Thursday, April 13, 2006
Facinating Update On Charters From FOCUS
An April Fools Day hearing held by the Board of Education to give the public a chance to weigh in on the idea of consolidating programs and closing schools quickly turned ugly, a string of witnesses characterizing the Board's plan as playing into the hands of "arrogant" whites and "ruthless" charter schools. The Board, under pressure from the Council to cut unneeded school space in exchange for $2.2 billion in facilities funding over the next ten years, had scheduled the hearing as the first step in a "transparent" school closing process by which the Board hopes to reduce its facilities burden by one million square feet this fall and by a total of three million square feet by the fall of 2008. Recent studies have shown that the school system, which has lost 30% of its enrollment since 1996, controls up to six million square feet it doesn't need for its students, most of it in bad repair.
The first of the hostile witnesses, a longtime DCPS teacher, decried the "wholesale marketing and exploitation of minority, mostly black, children by whites and middle class blacks" and the "privilege and arrogance" of D.C.'s white residents, who, she said, care only about their own children.

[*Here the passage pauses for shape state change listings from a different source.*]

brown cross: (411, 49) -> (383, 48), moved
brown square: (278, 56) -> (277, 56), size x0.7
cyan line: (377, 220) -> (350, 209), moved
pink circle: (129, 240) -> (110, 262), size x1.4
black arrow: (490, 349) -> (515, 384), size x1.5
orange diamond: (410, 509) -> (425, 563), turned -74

Several witnesses following her, all members of the small but virulent anti-charter group calling itself "Save Our Schools," urged the Board not to close schools "in neighborhoods whose schools are being crushed by public charter schools," which "ruthlessly recruit teachers and students away from DCPS" and "renovate [school buildings] on the backs of D.C. school children." To give in to charters, one said, would be to encourage the District's "power ruling elite," who use "back channels to maintain white privilege."
No Board member challenged the accuracy - or questioned the propriety - of these assertions.

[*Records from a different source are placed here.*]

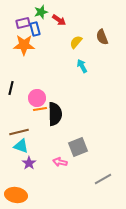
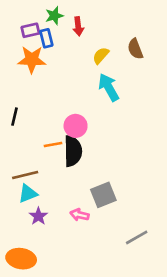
red arrow: (59, 20) -> (78, 26), turned 48
cyan arrow: (82, 66) -> (109, 87), size x1.5
pink circle: (37, 98) -> (76, 126), moved
cyan triangle: (21, 146) -> (28, 194), turned -42

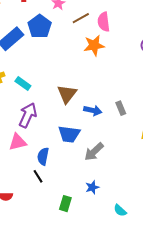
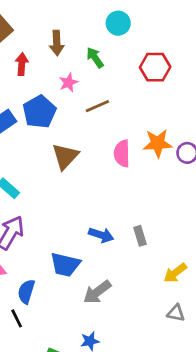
pink semicircle: (104, 22) -> (122, 153), moved
orange star: (94, 45) -> (158, 143), moved
brown triangle: (67, 94) -> (65, 156), moved

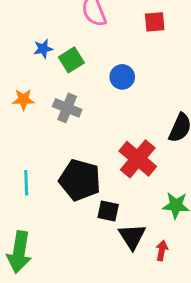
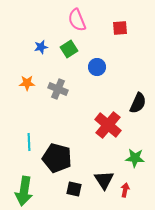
green square: (71, 60) -> (69, 49), moved
black pentagon: (80, 180) -> (57, 158), moved
black square: (108, 211) -> (74, 189), moved

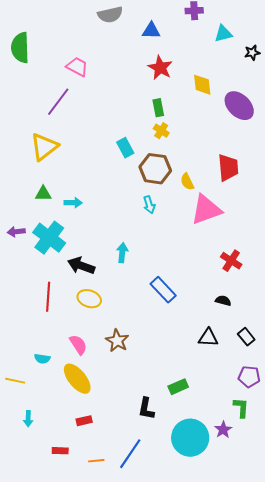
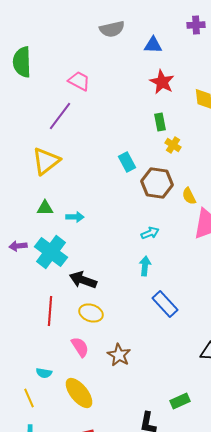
yellow cross: (161, 131) -> (173, 145), moved
cyan arrow: (149, 205) -> (150, 233), moved, turned -96
cyan arrow: (122, 253) -> (145, 266), moved
pink semicircle: (78, 345) -> (80, 347), moved
yellow line: (15, 381) -> (29, 398), moved, turned 54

Save Our Schools two years ago tried unsuccessfully to stop Two Rivers Public Charter School from opening on Capitol Hill (where SOS’s founders live) and lately has picketed the D.C. residence of Senator Mary Landrieu (D-La.) and held an anti-charter school "teach-in" at Eastern High School. In published materials, SOS has referred to D.C.'s charter schools as "segregators," relying on a national study purporting to demonstrate that charters can "contribute to segregation by race and class." According to these materials, D.C. charter schools, which by law are public schools run as non-profit corporations by D.C.-resident boards of trustees, are "privately owned and operated" and are in league with condominium developers and others whose actions are "fundamental to the process of gentrification." According to SOS, charters are "not only racist and greedy...[but show] an utter lack of respect for the people of Washington DC."
D.C.'s public school population is largely minority. While about 35% of the general population is white, 95% of the students attending school system schools and 98% of those in charter schools are members of minority groups (almost all black and Hispanic). SOS’s founders are white.
DCPS Interest Groups Gain Delay in Consolidations, Closures
Bowing to pressure from a variety of advocacy groups and individual community members, the Board of Education pulled back from its recent decision to announce on April 15 a list of schools to be consolidated or closed. Instead, the list will be made public when the Board receives the revised Master Facilities Plan from the superintendent on May 15. Community meetings on the MFP will begin on June 5, and the Board will take official action on the Plan on June 28.
The new schedule makes it likely that few, if any, charter schools will be able to occupy vacated DCPS space next fall.
The first of the hostile witnesses, a longtime DCPS teacher, decried the "wholesale marketing and exploitation of minority, mostly black, children by whites and middle class blacks" and the "privilege and arrogance" of D.C.'s white residents, who, she said, care only about their own children. Several witnesses following her, all members of the small but virulent anti-charter group calling itself "Save Our Schools," urged the Board not to close schools "in neighborhoods whose schools are being crushed by public charter schools," which "ruthlessly recruit teachers and students away from DCPS" and "renovate [school buildings] on the backs of D.C. school children." To give in to charters, one said, would be to encourage the District's "power ruling elite," who use "back channels to maintain white privilege."
No Board member challenged the accuracy - or questioned the propriety - of these assertions.
Save Our Schools two years ago tried unsuccessfully to stop Two Rivers Public Charter School from opening on Capitol Hill (where SOS’s founders live) and lately has picketed the D.C. residence of Senator Mary Landrieu (D-La.) and held an anti-charter school "teach-in" at Eastern High School. In published materials, SOS has referred to D.C.'s charter schools as "segregators," relying on a national study purporting to demonstrate that charters can "contribute to segregation by race and class." According to these materials, D.C. charter schools, which by law are public schools run as non-profit corporations by D.C.-resident boards of trustees, are "privately owned and operated" and are in league with condominium developers and others whose actions are "fundamental to the process of gentrification." According to SOS, charters are "not only racist and greedy...[but show] an utter lack of respect for the people of Washington DC."
D.C.'s public school population is largely minority. While about 35% of the general population is white, 95% of the students attending school system schools and 98% of those in charter schools are members of minority groups (almost all black and Hispanic). SOS’s founders are white.
DCPS Interest Groups Gain Delay in Consolidations, Closures
Bowing to pressure from a variety of advocacy groups and individual community members, the Board of Education pulled back from its recent decision to announce on April 15 a list of schools to be consolidated or closed. Instead, the list will be made public when the Board receives the revised Master Facilities Plan from the superintendent on May 15. Community meetings on the MFP will begin on June 5, and the Board will take official action on the Plan on June 28.
The new schedule makes it likely that few, if any, charter schools will be able to occupy vacated DCPS space next fall.